DATA EXTRACT.

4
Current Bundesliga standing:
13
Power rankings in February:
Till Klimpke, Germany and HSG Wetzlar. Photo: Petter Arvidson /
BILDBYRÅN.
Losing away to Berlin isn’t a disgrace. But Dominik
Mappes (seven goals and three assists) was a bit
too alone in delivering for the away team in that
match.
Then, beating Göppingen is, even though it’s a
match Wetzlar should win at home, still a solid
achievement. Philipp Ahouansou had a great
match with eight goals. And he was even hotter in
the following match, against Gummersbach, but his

* * *

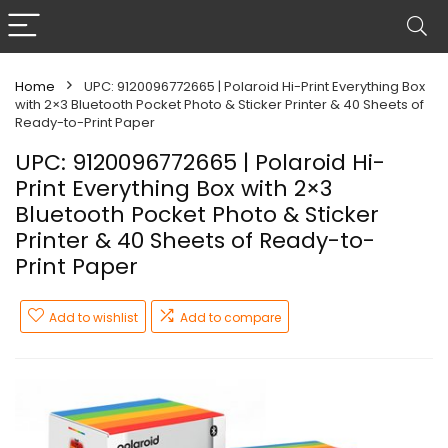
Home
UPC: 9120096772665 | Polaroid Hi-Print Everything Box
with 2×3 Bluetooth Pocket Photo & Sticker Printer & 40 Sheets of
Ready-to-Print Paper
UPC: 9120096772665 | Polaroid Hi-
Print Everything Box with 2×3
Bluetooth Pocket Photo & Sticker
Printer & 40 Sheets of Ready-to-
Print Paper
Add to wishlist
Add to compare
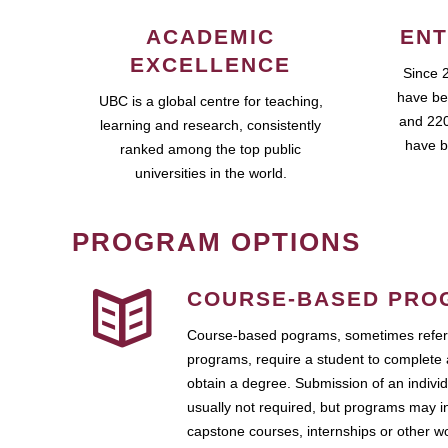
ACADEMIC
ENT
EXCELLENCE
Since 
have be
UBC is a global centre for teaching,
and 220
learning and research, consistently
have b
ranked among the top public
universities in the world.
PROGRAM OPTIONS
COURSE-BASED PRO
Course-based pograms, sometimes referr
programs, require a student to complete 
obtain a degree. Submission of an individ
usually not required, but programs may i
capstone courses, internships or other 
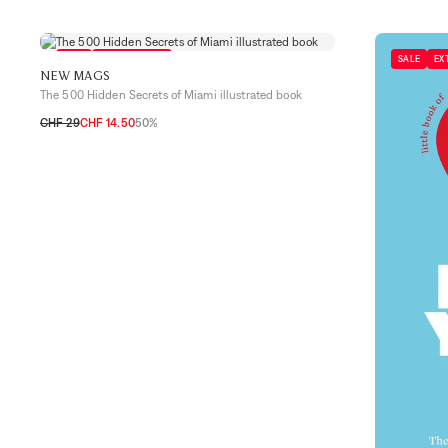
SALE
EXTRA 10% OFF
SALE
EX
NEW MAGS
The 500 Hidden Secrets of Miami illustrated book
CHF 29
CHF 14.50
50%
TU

==

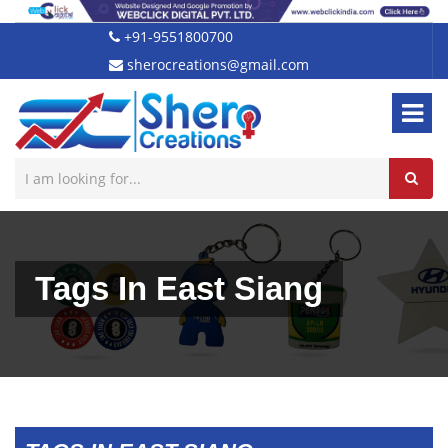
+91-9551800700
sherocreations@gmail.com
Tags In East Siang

WHAT IS NEEDED. All lines of the entries containing the string "match" must be shown in full.

COMPLETED TASK.
match.
match Wetzlar should win at home, still a solid
match with eight goals. And he was even hotter in
the following match, against Gummersbach, but his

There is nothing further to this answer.